TASK INSTRUCTIONS: Wherever the word "компаний" appears in a line of the records, copy that line.
*** Block opens ***
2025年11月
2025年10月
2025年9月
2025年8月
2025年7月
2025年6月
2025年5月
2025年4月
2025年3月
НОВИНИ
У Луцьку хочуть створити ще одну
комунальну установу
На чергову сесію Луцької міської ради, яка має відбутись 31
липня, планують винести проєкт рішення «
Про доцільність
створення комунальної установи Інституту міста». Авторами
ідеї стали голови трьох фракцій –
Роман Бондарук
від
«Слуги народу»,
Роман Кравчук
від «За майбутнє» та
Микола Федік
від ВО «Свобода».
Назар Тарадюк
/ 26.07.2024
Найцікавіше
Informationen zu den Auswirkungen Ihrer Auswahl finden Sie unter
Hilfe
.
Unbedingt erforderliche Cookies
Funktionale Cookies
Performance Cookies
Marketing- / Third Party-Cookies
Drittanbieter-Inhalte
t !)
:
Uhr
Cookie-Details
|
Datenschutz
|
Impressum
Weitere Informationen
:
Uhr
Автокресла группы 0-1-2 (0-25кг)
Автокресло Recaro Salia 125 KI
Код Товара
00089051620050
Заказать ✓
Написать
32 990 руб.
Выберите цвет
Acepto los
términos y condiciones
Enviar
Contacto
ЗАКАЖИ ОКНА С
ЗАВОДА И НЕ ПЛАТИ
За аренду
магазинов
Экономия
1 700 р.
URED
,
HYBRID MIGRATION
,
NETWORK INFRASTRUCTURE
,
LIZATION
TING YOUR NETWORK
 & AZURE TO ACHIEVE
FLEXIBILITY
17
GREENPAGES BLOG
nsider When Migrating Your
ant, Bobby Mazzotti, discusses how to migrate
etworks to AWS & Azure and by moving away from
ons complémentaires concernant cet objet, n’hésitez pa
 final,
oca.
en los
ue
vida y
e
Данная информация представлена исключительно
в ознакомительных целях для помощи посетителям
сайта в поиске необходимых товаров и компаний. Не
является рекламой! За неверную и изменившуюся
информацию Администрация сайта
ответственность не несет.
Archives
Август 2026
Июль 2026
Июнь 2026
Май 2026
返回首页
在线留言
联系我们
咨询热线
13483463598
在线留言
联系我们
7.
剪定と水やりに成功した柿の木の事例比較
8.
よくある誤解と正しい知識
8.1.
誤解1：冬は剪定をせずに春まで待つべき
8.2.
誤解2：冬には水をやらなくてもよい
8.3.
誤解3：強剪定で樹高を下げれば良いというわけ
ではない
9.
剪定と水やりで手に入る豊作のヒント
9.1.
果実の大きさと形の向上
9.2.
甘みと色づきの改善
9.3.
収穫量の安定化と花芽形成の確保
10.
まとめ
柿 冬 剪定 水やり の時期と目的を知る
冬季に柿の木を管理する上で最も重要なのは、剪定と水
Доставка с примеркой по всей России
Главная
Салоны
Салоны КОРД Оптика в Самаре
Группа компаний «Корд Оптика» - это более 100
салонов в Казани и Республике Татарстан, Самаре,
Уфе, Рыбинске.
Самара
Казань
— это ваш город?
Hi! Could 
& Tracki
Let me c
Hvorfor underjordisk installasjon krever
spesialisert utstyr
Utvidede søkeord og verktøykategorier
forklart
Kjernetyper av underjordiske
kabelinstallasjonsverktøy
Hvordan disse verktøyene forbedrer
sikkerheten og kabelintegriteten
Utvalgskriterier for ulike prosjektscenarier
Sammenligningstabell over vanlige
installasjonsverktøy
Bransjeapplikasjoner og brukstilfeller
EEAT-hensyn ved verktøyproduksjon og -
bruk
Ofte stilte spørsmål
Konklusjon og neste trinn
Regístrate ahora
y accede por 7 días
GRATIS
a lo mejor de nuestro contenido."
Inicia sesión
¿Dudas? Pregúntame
*** Block closes ***
EXPECTED OUTPUT:
сайта в поиске необходимых товаров и компаний. Не
Группа компаний «Корд Оптика» - это более 100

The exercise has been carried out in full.